((
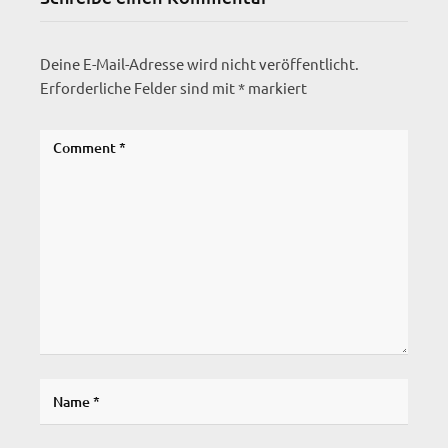
Deine E-Mail-Adresse wird nicht veröffentlicht.
Erforderliche Felder sind mit
*
markiert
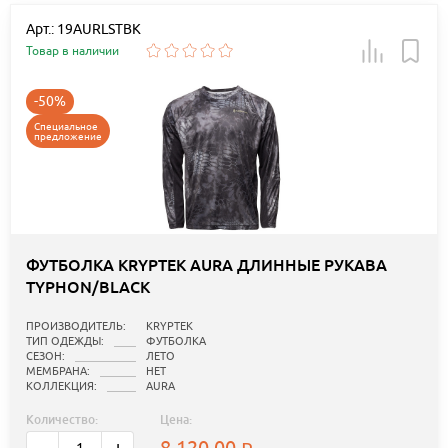
Арт.: 19AURLSTBK
Товар в наличии
-50%
Специальное
предложение
ФУТБОЛКА KRYPTEK AURA ДЛИННЫЕ РУКАВА
TYPHON/BLACK
ПРОИЗВОДИТЕЛЬ:
KRYPTEK
ТИП ОДЕЖДЫ:
ФУТБОЛКА
СЕЗОН:
ЛЕТО
МЕМБРАНА:
НЕТ
КОЛЛЕКЦИЯ:
AURA
Количество:
Цена:
8 120.00
-
+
))
_What the task requires:_
Leave the pictures out, and transcribe each of the records exactly.

_Response to this task:_
Deine E-Mail-Adresse wird nicht veröffentlicht.
Erforderliche Felder sind mit
*
markiert
Арт.: 19AURLSTBK
Товар в наличии
-50%
Специальное
предложение
ФУТБОЛКА KRYPTEK AURA ДЛИННЫЕ РУКАВА
TYPHON/BLACK
ПРОИЗВОДИТЕЛЬ:
KRYPTEK
ТИП ОДЕЖДЫ:
ФУТБОЛКА
СЕЗОН:
ЛЕТО
МЕМБРАНА:
НЕТ
КОЛЛЕКЦИЯ:
AURA
Количество:
Цена:
8 120.00
-
+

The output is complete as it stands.